Scouting in Tasmania began in 1908 with several separate associations operating in the early years including the Chums Scout Patrols, League of Boy Scouts, Girl Peace Scouts, British Boy Scouts and YMCA Scouts. These were later joined by The Boy Scouts Association, The Girl Guides Association and Life-Saving Scouts and Life Saving Guards of the Salvation Army. Some local groups of Scouts moved between associations. There has also been representation by the Baden-Powell Scouts' Association with a group of scouts in Devonport under Alan Richmond, OAM affiliating in May 1984.

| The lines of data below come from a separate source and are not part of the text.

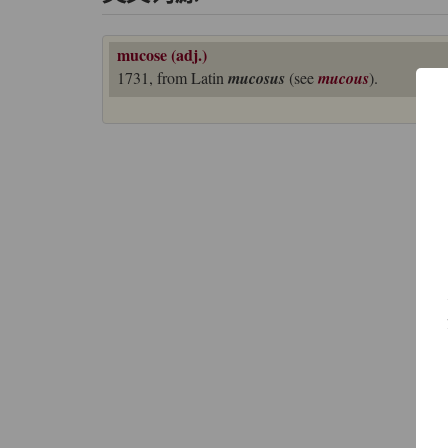
mucose (adj.)
1731, from Latin
mucosus
(see
mucous
).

Scouting and Guiding in Tasmania is now predominantly represented by Scouts Australia's Tasmanian Branch and Girl Guides Australia's Tasmanian Branch.

== The Scout Association Of Australia Tasmanian Branch ==

The Scout Association Of Australia Tasmanian Branch is organised around several Scout Districts:

- Clarence
- Hellyer
- Huon
- Kingborough
- Launceston and Tamar
- Leven
- Mersey
- North Midlands
- Wellington

and a District for Distant Groups.

===History===

Captain D. Colbron Pearse was Assistant Commandant at the Humshaugh Camp run by the publishers of The Scout magazine, C. Arthur Pearson Limited, in England in 1908. Pearse was working for Pearsons as an illustrator.

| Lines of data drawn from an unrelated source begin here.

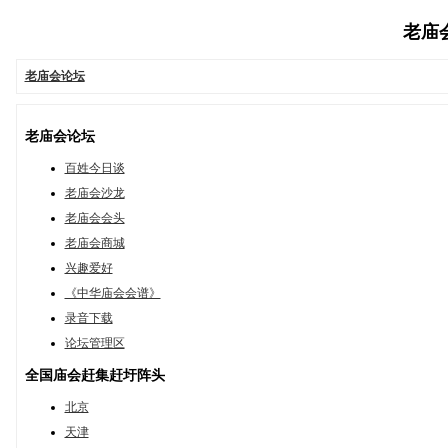
老庙会论
老庙会论坛
老庙会论坛
百姓今日谈
老庙会沙龙
老庙会会头
老庙会商城
兴趣爱好
《中华庙会会谱》
录音下载
论坛管理区
全国庙会赶集赶圩阵头
北京
天津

=== Campsites and Facilities ===
The main adult training centre is the Lea Scout Centre, 8 km from Hobart. It also houses the Branch Headquarters and the Tasmanian Scout Heritage Centre opened in 1997. There are several other Activity Centres throughout the State.

North

- Carnacoo Camp, Paper Beach
- Scout Island
- Carr Villa Lodge, Ben Lomond

North West

- BP Lodge, Cradle Mountain
- Fulton Park, Forth
- Paton Park, North Morton
- Blythe Park, Heybridge
- Cantara Campsite, Smithton
- Fraser Creek Hut

South

- Hobart Bush Cabins
- The Lea Scout Centre, Kingston

==Girl Guides Tasmania==

Girl Guides Tasmania is divided into 4 Regions

- North West
- North "McIntyre"
- South East
- South West

Guides Tasmania has two camp sites, Nindethana by the Tamar River near Launceston and Orana 20 km from Hobart in the suburb of Lauderdale.

==Gang Shows==

- Hobart Gang Show started in 1956; in recess between 1971 and 1990, located in Hobart.